Last fall, GlaxoSmithKline (NYSE: GSK) announced that its cancer vaccine had failed to extend disease-free survival compared to placebo in Stage 3 melanoma patients. What made the failure particularly depressing was that the trial involved MAGE-A3 positive patients, for whom the vaccine was specifically designed.
To be fair, Glaxo is no slouch when it comes to personalized medicine or melanoma. Earlier this year the company won an approval for a combination therapy specifically aimed at patients with a BRAF mutation. Despite the early failure of the MAGE-A3 vaccine, Glaxo will continue the melanoma trial in hopes that an even more specific set of patients will respond.
Something different
Glaxo's MAGE-A3 cancer immunotherapeutic works like most vaccines.
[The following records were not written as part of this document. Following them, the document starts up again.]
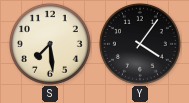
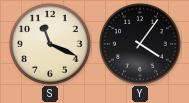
S: 7:29 -> 11:19
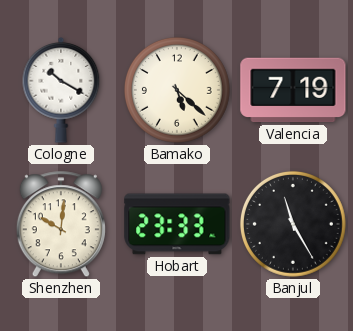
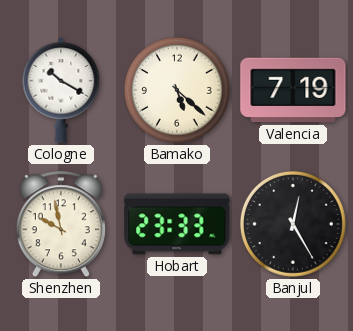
Shenzhen: 10:01 -> 9:58
Banjul: 11:25 -> 12:25
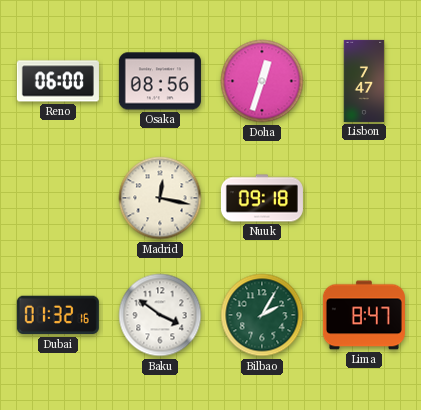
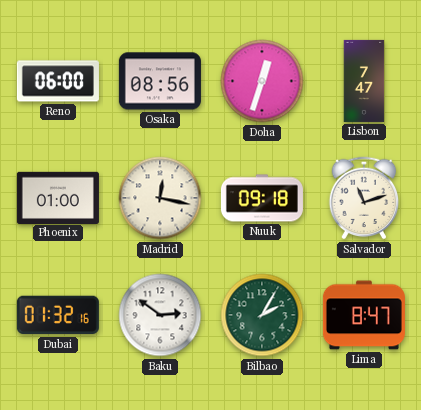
Phoenix: none -> 01:00
Salvador: none -> 11:12
Baku: 3:51 -> 2:51
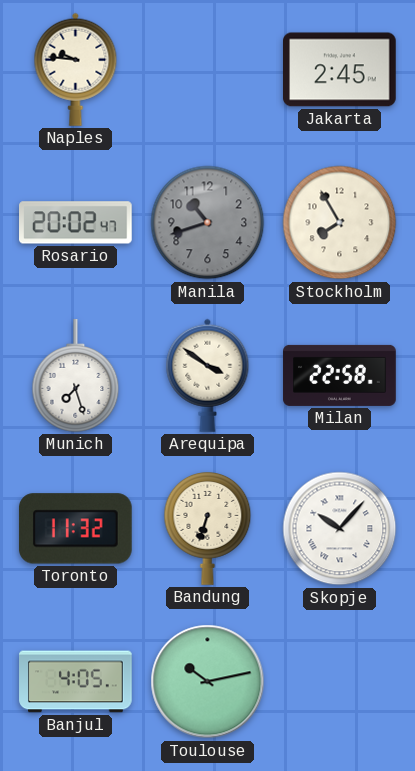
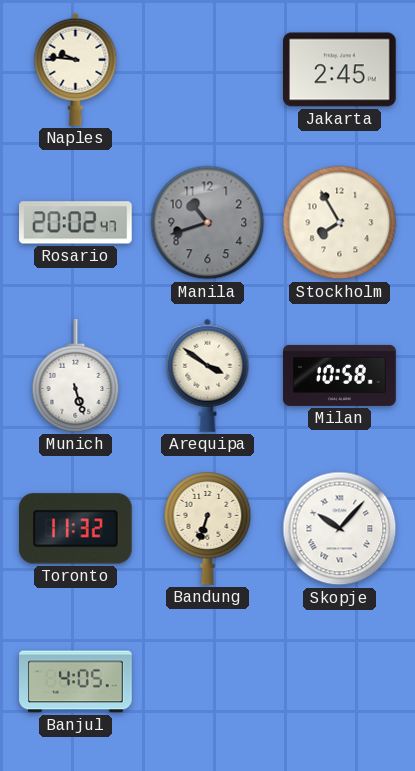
Munich: 7:27 -> 5:27
Milan: 22:58 -> 10:58
Toulouse: 10:13 -> none
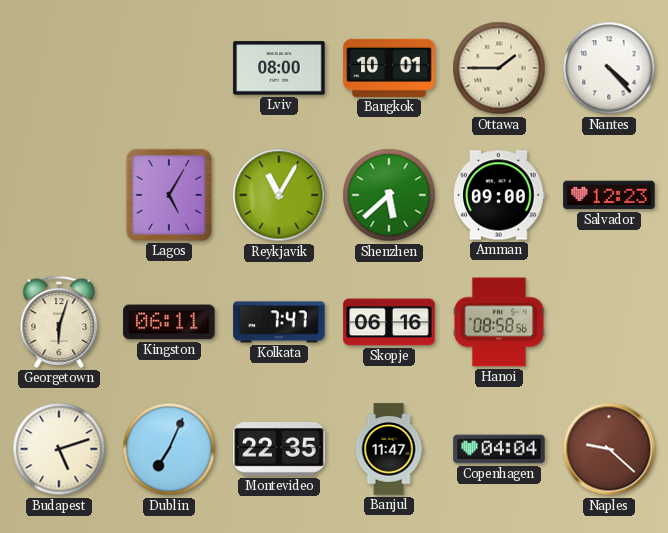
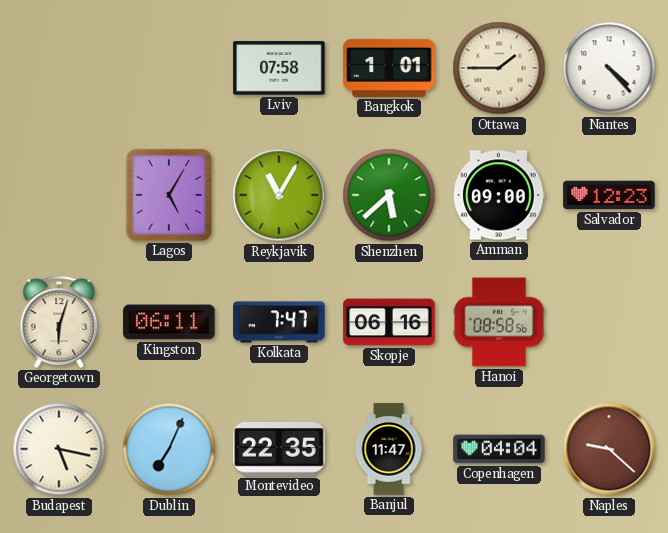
Lviv: 08:00 -> 07:58
Bangkok: 10:01 -> 1:01
Budapest: 5:12 -> 5:17
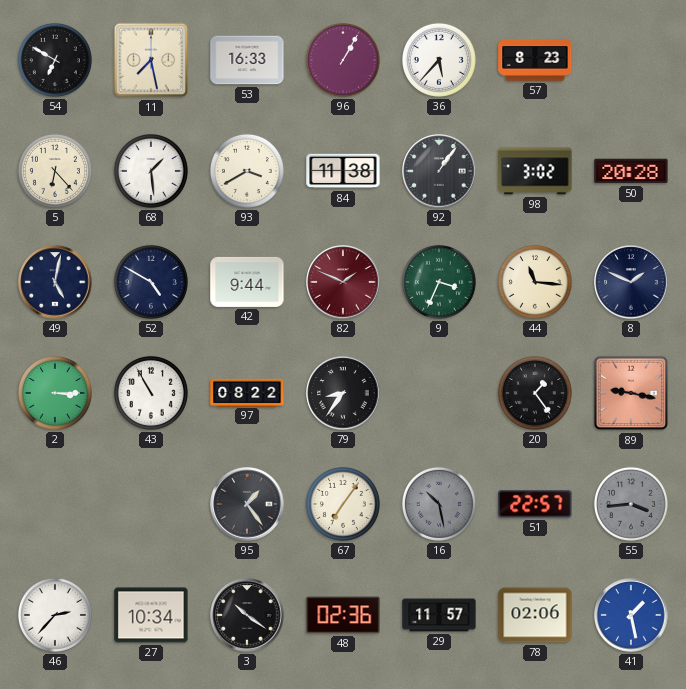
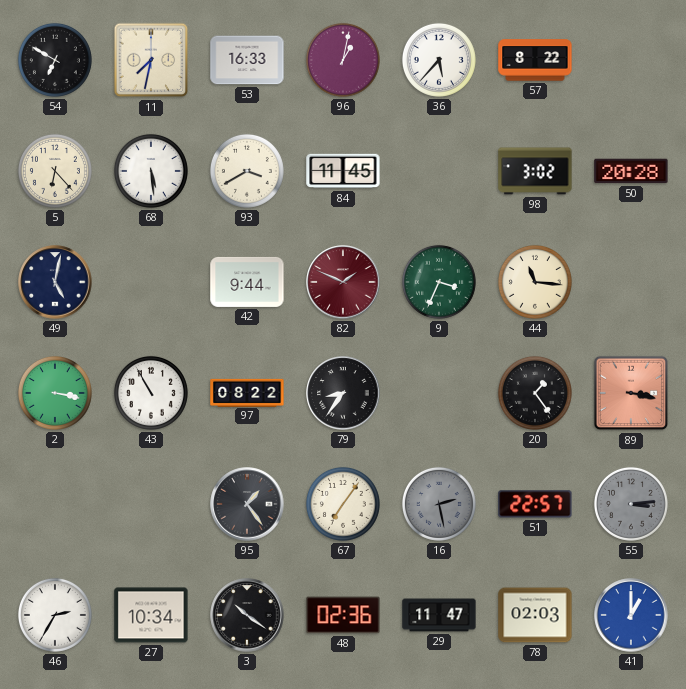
11: 7:28 -> 7:32
96: 1:05 -> 1:02
57: 8:23 -> 8:22
68: 1:29 -> 5:29
84: 11:38 -> 11:45
92: 1:06 -> none
52: 4:50 -> none
8: 1:49 -> none
2: 3:15 -> 3:17
89: 9:17 -> 3:17
16: 10:28 -> 2:28
55: 3:44 -> 3:14
46: 2:37 -> 2:35
29: 11:57 -> 11:47
78: 02:06 -> 02:03
41: 1:28 -> 1:00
It stimulates the immune system to attack tumor cells with a specific protein on their surface, in this case MAGE-A3.
Amgen's talimogene laherparepvec, or T-Vec, goes a step further. It's actually an active virus that infects tumor cells specifically. Once inside, it causes tumor cells to secrete a protein that starts a local immune response. Then it makes so many copies of itself that the cancer cell bursts. Those copies circulate about looking for more cancer cells and repeat the process.
It's working
What's great about T-Vec is that, like any virus, it should spread and be difficult to combat – and so far that is precisely what Amgen’s data indicates. Investigators measured thousands of melanoma lesions on stage 3B/C and stage 4 melanoma patients injected with T-Vec.
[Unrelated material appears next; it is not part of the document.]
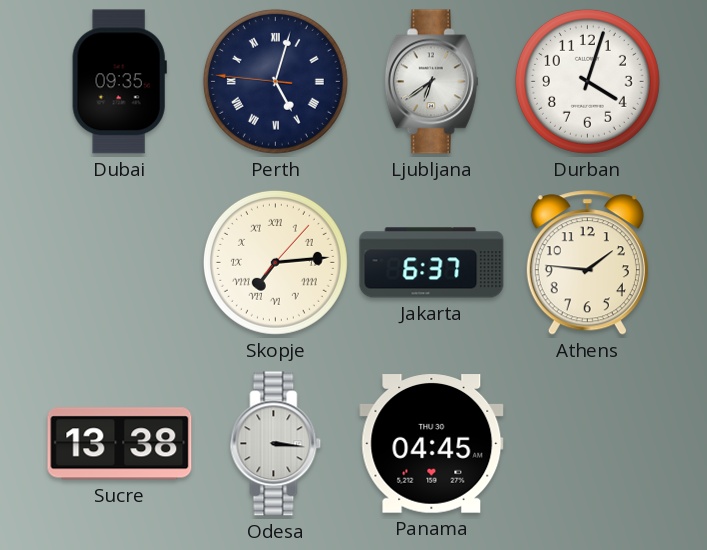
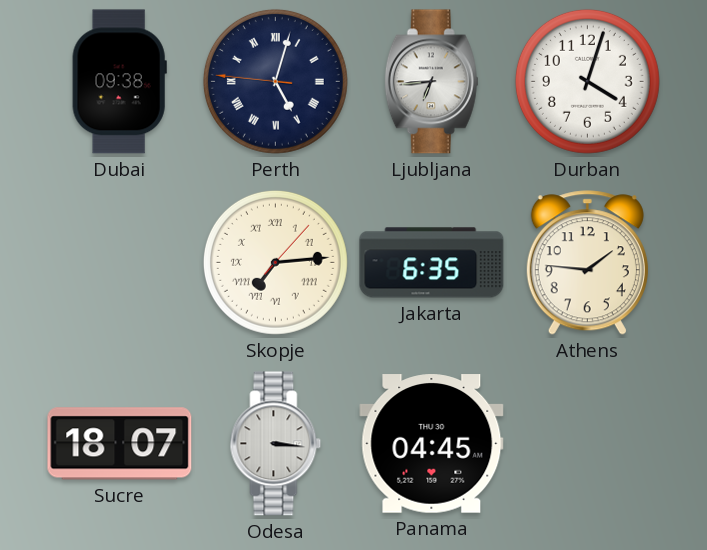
Dubai: 09:35 -> 09:38
Ljubljana: 6:39 -> 6:44
Jakarta: 6:37 -> 6:35
Sucre: 13:38 -> 18:07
What they found was pretty amazing. Nearly two-thirds of lesions injected with T-Vec shrank by 50% or more. The virus also spread, and about one-third of tumors that weren’t injected also reduced by half or more. The side effects were exactly what you would expect from the immune system chewing up lots of infected cells -- inflammation and fever.
A perfect match?
T-Vec seems like it does a pretty good job on its own. Now imagine pairing it with a therapy that releases the brakes tumors use to shut down local immune responses.
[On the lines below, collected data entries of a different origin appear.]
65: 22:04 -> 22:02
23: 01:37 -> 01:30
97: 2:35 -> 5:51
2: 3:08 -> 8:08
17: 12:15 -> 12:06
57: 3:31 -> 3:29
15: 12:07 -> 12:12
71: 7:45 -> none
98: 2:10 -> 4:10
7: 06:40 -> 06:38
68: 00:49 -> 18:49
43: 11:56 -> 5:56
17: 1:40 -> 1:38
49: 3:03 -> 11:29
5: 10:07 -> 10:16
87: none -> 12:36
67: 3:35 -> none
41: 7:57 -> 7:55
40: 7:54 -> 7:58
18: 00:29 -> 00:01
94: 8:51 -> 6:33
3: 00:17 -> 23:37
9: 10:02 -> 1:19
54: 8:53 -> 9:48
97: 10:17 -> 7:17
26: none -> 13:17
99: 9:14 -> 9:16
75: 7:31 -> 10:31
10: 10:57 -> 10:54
Merck (MRK -0.50%) and Amgen intend to find out. Last month the two companies announced an agreement to test a combination of T-Vec and MK-3475, Merck's superstar immunotherapy candidate. Its late stage results have been so promising that investors have looked past declining earnings figures and pumped Merck's shares up nearly 30% this year.
What can go wrong
The pair should complement each other nicely, at least in theory. But If there's one thing to know about this industry, it’s that clinical results are full of surprises. Cancer treatments that are overly effective at bursting tumor cells can cause life-threatening conditions. Amgen noted that T-Vec alone caused skin inflammation and fever at a "serious" level. Cutting the brake-line with MK-3475 might leave the immune response speeding off a cliff. A safety and tolerability study of the combination is slated for this fall, and investors should keep an eye open for the results.
Final take
The excitement surrounding anti-PD-1 immunotherapies like MK-3475 has taken a lot of attention from oncolytic immunotherapies like T-Vec. Amgen's latest results might lead laboratories across the industry to dust off similar programs, but for now, Amgen's virus is leading the field. If it iseffective in combination with other immunotherapies, late stage cancer patients will have some exciting new treatment options, and Amgen may have a healthy new revenue stream for the long term.